*** Begin section ***
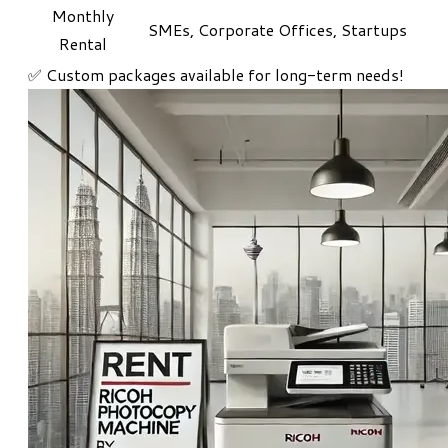
Monthly
SMEs, Corporate Offices, Startups
Rental
​✅ Custom packages available for long-term needs!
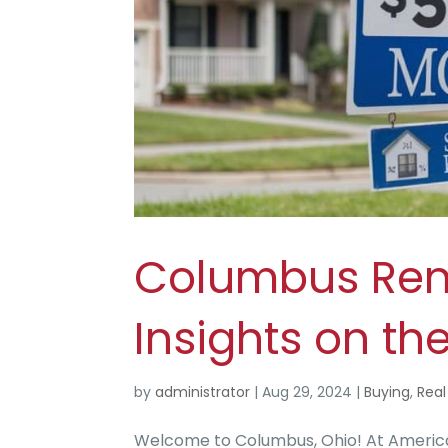
Columbus Rent
Insights on th
by
administrator
|
Aug 29, 2024
|
Buying
,
Real
Welcome to Columbus, Ohio! At America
*** End section ***
None of the pictures should appear, though every line of the data above must be reproduced exactly.

Monthly
SMEs, Corporate Offices, Startups
Rental
​✅ Custom packages available for long-term needs!
Columbus Rent
Insights on th
by
administrator
|
Aug 29, 2024
|
Buying
,
Real
Welcome to Columbus, Ohio! At America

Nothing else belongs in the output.